**What to do:**
Somewhere below is a line with "The Lewis Family (77, 792)" and, later, a line with "Vivienda [Vivienda (0 elementos)] (207, 2338)"; repeat those two lines and all the lines between them, exactly as they are.

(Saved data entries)

= Beginning of Section =

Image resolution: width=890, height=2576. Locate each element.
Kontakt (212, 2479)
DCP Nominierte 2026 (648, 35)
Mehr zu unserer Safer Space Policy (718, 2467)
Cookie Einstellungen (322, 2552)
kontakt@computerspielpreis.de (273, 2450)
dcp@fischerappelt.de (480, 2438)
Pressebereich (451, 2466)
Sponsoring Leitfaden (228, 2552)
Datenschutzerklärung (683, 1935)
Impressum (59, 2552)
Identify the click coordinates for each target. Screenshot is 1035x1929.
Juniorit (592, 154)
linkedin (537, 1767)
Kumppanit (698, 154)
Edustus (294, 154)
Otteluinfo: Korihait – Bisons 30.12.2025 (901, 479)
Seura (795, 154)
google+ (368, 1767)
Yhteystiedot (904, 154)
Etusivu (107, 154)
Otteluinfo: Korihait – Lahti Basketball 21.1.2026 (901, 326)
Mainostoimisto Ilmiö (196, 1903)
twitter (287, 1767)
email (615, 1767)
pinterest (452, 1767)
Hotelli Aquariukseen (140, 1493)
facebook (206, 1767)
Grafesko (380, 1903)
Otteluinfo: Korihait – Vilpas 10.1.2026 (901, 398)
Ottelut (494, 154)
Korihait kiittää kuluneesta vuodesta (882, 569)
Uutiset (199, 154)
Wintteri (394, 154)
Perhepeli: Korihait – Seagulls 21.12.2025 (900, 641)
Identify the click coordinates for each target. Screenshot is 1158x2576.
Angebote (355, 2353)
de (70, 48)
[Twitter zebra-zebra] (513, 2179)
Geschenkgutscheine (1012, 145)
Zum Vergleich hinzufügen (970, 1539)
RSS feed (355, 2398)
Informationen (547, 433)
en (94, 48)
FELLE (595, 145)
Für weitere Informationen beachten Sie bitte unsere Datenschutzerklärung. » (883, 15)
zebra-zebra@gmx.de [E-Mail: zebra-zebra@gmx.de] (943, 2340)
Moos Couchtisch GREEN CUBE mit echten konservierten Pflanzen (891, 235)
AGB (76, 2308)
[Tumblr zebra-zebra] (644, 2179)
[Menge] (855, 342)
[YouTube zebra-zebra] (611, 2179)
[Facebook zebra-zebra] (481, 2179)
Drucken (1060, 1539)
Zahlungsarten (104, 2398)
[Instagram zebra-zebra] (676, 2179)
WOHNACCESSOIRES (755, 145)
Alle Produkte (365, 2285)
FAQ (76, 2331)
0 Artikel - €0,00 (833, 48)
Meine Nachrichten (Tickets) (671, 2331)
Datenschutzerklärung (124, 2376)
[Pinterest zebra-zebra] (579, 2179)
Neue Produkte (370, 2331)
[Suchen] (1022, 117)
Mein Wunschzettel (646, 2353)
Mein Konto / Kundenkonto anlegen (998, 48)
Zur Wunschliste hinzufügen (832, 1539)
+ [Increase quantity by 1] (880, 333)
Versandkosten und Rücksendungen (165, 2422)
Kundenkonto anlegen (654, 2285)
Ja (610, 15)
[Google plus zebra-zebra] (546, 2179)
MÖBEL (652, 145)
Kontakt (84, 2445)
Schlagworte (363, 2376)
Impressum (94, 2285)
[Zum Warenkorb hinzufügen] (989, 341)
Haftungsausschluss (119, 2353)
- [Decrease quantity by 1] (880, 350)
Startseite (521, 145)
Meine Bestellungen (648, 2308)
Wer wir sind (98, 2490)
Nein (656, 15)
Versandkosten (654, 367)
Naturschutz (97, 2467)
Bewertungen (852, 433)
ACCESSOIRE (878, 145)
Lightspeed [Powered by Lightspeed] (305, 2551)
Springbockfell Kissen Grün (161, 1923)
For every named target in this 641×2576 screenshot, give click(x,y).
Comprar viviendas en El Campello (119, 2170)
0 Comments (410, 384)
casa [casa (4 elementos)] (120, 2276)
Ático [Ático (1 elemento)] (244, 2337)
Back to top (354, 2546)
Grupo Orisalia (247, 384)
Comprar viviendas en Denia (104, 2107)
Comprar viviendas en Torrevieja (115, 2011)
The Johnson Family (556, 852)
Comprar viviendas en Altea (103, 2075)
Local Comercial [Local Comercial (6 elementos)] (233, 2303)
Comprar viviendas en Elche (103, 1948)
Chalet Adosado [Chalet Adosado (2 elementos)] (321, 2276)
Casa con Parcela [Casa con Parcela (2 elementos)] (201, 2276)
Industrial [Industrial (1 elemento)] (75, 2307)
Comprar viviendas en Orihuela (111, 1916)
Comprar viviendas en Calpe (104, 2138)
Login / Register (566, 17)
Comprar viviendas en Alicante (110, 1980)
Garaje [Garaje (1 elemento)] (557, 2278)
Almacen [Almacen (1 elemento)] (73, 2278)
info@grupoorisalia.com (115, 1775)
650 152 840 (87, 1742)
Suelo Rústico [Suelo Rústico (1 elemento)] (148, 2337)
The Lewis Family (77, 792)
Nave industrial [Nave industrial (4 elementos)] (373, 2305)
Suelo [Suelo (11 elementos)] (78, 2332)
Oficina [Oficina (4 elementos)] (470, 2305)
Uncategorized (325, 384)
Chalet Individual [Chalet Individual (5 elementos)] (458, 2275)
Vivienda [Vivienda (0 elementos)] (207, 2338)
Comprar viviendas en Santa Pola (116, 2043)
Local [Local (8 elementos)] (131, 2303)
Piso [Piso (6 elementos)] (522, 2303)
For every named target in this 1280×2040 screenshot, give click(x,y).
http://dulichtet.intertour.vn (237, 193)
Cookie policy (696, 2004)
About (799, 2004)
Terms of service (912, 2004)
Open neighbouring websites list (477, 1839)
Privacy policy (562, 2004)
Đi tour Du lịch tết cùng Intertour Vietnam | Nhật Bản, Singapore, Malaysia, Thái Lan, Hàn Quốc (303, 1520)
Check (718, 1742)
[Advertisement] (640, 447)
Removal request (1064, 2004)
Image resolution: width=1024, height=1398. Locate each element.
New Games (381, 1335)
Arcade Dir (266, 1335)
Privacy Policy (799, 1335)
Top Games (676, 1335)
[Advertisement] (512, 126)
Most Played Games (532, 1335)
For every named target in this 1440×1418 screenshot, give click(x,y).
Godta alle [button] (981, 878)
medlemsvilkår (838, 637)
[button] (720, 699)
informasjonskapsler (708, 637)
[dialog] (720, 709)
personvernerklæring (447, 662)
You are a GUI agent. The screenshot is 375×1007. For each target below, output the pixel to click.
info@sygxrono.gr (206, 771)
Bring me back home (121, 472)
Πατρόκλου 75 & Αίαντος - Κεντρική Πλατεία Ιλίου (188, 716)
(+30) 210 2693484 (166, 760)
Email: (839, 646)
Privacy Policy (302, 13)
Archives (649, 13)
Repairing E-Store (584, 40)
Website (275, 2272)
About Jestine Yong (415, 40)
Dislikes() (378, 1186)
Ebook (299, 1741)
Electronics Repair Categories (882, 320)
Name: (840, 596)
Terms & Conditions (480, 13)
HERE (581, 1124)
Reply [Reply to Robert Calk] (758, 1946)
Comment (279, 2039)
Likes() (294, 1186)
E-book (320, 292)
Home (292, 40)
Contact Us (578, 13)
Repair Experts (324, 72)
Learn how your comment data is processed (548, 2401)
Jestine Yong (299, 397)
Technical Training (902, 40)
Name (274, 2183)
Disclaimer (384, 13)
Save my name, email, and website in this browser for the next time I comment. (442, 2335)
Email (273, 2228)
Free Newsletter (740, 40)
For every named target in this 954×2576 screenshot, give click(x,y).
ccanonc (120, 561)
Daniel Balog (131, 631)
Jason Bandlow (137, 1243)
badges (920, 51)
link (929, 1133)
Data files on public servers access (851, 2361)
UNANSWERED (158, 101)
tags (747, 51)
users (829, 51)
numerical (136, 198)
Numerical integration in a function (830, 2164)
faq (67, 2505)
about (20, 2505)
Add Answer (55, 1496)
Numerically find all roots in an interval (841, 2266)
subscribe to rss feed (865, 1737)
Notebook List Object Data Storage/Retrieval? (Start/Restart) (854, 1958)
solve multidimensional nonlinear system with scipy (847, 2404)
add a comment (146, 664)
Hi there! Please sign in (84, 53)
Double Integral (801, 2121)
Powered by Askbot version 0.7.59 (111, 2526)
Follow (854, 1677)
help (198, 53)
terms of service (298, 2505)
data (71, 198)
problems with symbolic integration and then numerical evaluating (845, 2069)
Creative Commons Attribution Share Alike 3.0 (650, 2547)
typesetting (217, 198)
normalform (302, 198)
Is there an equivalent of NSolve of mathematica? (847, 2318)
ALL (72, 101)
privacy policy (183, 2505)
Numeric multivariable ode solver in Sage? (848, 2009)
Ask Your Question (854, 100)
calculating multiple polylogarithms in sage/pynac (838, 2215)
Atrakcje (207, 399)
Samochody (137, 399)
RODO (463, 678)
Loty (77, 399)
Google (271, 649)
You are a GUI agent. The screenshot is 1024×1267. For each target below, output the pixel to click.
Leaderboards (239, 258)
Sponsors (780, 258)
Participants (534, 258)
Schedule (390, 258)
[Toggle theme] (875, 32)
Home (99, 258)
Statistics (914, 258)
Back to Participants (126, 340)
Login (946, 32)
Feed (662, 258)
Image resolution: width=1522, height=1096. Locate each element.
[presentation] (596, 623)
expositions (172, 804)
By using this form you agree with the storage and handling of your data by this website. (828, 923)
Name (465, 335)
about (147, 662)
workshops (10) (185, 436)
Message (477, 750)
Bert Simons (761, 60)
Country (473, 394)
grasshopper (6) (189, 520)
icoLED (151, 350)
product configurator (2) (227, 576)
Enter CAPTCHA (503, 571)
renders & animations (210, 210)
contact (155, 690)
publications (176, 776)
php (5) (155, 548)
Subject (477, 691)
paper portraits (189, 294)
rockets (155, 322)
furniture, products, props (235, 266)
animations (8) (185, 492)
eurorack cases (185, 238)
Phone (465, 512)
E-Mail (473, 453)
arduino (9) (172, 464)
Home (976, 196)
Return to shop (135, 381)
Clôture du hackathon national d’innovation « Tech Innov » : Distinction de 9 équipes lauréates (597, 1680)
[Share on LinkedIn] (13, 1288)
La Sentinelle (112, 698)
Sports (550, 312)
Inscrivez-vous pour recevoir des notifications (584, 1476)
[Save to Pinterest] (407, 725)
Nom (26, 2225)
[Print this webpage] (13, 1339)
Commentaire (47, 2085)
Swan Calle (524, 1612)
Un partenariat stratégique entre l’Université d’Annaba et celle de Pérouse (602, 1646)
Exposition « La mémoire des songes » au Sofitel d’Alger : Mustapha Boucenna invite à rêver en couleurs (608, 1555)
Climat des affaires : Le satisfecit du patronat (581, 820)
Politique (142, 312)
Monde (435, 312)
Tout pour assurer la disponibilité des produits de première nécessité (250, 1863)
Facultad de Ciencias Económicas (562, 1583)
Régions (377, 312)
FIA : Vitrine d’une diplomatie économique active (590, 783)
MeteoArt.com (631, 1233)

= End of Section =

**Worked solution:**
The Lewis Family (77, 792)
Nave industrial [Nave industrial (4 elementos)] (373, 2305)
Suelo [Suelo (11 elementos)] (78, 2332)
Oficina [Oficina (4 elementos)] (470, 2305)
Uncategorized (325, 384)
Chalet Individual [Chalet Individual (5 elementos)] (458, 2275)
Vivienda [Vivienda (0 elementos)] (207, 2338)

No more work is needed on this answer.